[[ Data supplied, beginning ]]

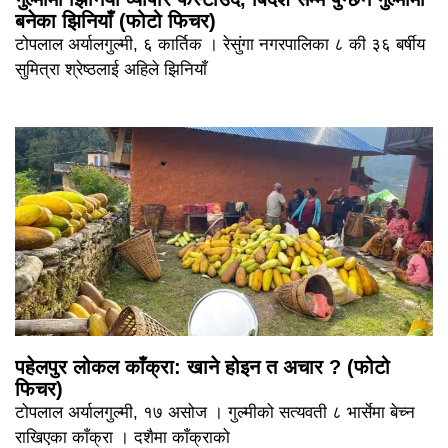
बनेका झिनियाँ (फोटो फिचर)
टोपलाल अर्यालगुल्मी, ६ कार्तिक । रेसुंगा नगरपालिका ८ की ३६ बर्षीय
सुमित्रा श्रेष्ठलाई अहिले झिनियाँ
पहेलपुर लोकल काँक्रा: खाने होइन त अचार ? (फोटो
फिचर)
टोपलाल अर्यालगुल्मी, १७ असोज । गुल्मीको सत्यवती ८ भार्सेमा बेच्न
राखिएका काँक्रा । दशैमा काँक्राको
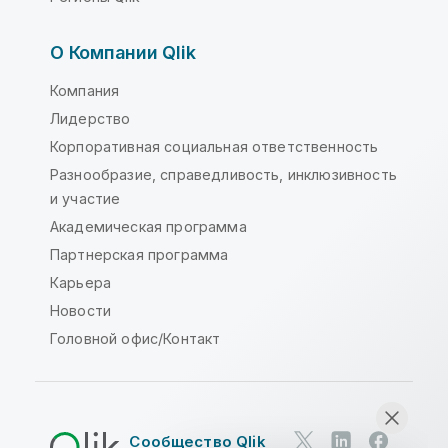
О Компании Qlik
Компания
Лидерство
Корпоративная социальная ответственность
Разнообразие, справедливость, инклюзивность
и участие
Академическая программа
Партнерская программа
Карьера
Новости
Головной офис/Контакт
Сообщество Qlik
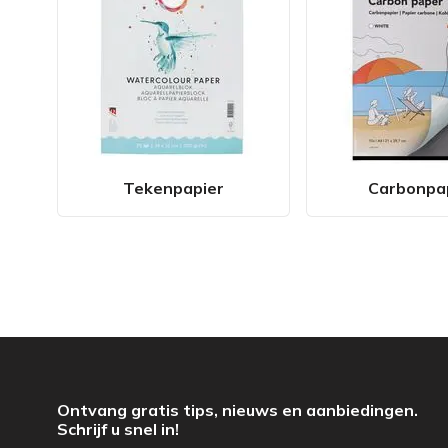
Tekenpapier
Carbonpa
Ontvang gratis tips, nieuws en aanbiedingen.
Schrijf u snel in!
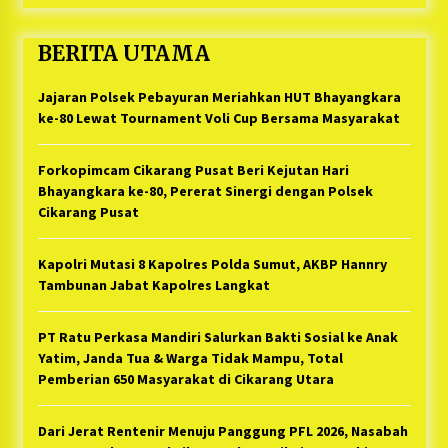
BERITA UTAMA
Jajaran Polsek Pebayuran Meriahkan HUT Bhayangkara
ke-80 Lewat Tournament Voli Cup Bersama Masyarakat
Forkopimcam Cikarang Pusat Beri Kejutan Hari
Bhayangkara ke-80, Pererat Sinergi dengan Polsek
Cikarang Pusat
Kapolri Mutasi 8 Kapolres Polda Sumut, AKBP Hannry
Tambunan Jabat Kapolres Langkat
PT Ratu Perkasa Mandiri Salurkan Bakti Sosial ke Anak
Yatim, Janda Tua & Warga Tidak Mampu, Total
Pemberian 650 Masyarakat di Cikarang Utara
Dari Jerat Rentenir Menuju Panggung PFL 2026, Nasabah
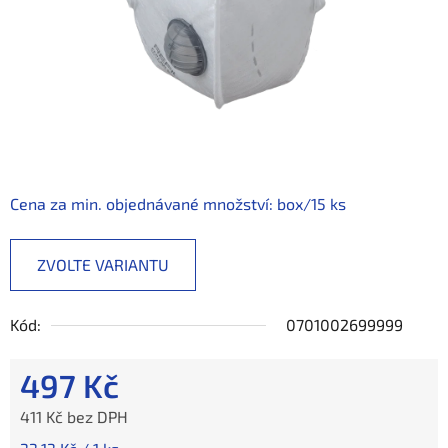
Cena za min. objednávané množství: box/15 ks
ZVOLTE VARIANTU
Kód:
0701002699999
497 Kč
411 Kč bez DPH
Měrná cena:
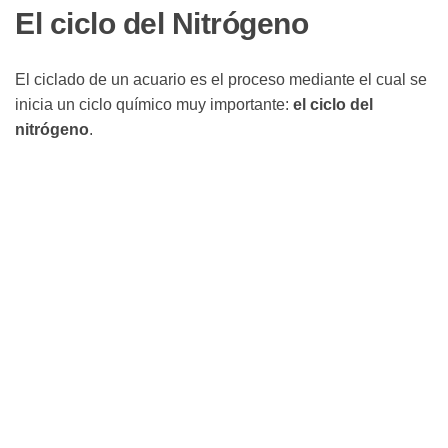
El ciclo del Nitrógeno
El ciclado de un acuario es el proceso mediante el cual se
inicia un ciclo químico muy importante:
el ciclo del
nitrógeno
.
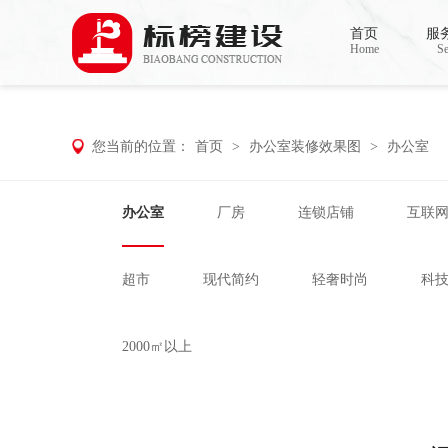
草莓视频污版APP下载,草莓视频APP在
首页
服
Home
Se
您当前的位置：
首页
>
办公室装修效果图
>
办公室
办公室
厂房
连锁店铺
互联
超市
现代简约
轻奢时尚
科
2000㎡以上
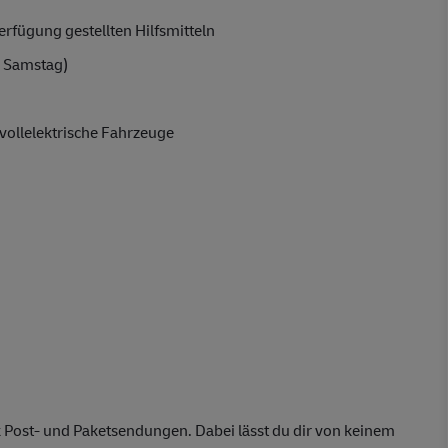
rfügung gestellten Hilfsmitteln
 Samstag)
vollelektrische Fahrzeuge
 Post- und Paketsendungen. Dabei lässt du dir von keinem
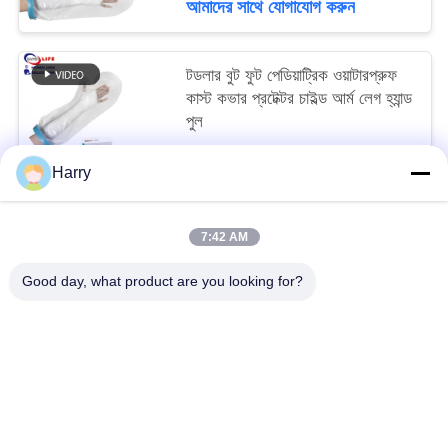
আমাদের সাথে যোগাযোগ করুন
টডলার বুট ফুট পেডিয়াট্রিক ওয়াটারপ্রুফ
কাস্ট কভার প্রটেক্টর চাইল্ড আর্ম লেগ হ্যান্ড
পুল
To be negociated MOQ:10
Harry
আমাদের সাথে যোগাযোগ করুন
7:42 AM
সব
Good day, what product are you looking for?
ভ্রমণ ফার্স্ট এইড কিট
পোর্টেবল ফার্স্ট এইড কিট
কৌশলগত প্রাথমিক চিকিৎসা কিট
পিল ডিসপেনসার বক্স
প্রাথমিক চিকিৎসা সরঞ্জাম সরবরাহ
হোম কেয়ার মেডিকেল সাপ্লাই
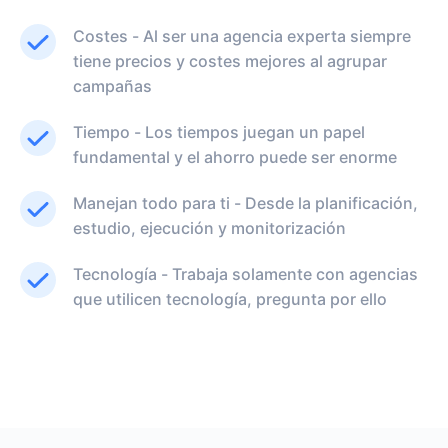
Costes - Al ser una agencia experta siempre
tiene precios y costes mejores al agrupar
campañas
Tiempo - Los tiempos juegan un papel
fundamental y el ahorro puede ser enorme
Manejan todo para ti - Desde la planificación,
estudio, ejecución y monitorización
Tecnología - Trabaja solamente con agencias
que utilicen tecnología, pregunta por ello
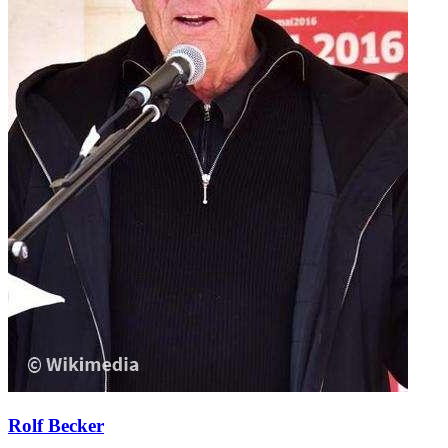
Rolf Becker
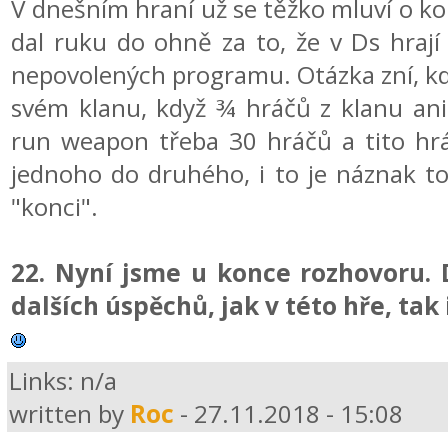
V dnešním hraní už se těžko mluví o kon
dal ruku do ohně za to, že v Ds hrají 
nepovolených programu. Otázka zní, kd
svém klanu, když ¾ hráčů z klanu ani 
run weapon třeba 30 hráčů a tito hráč
jednoho do druhého, i to je náznak to
"konci".
22. Nyní jsme u konce rozhovoru. 
dalších úspěchů, jak v této hře, tak i
Links
: n/a
written by
Roc
- 27.11.2018 - 15:08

[[ Data supplied, end ]]

## Activity
Count each line above where the word "hráčů" appears, and answer with nothing except that count.

## Written response
2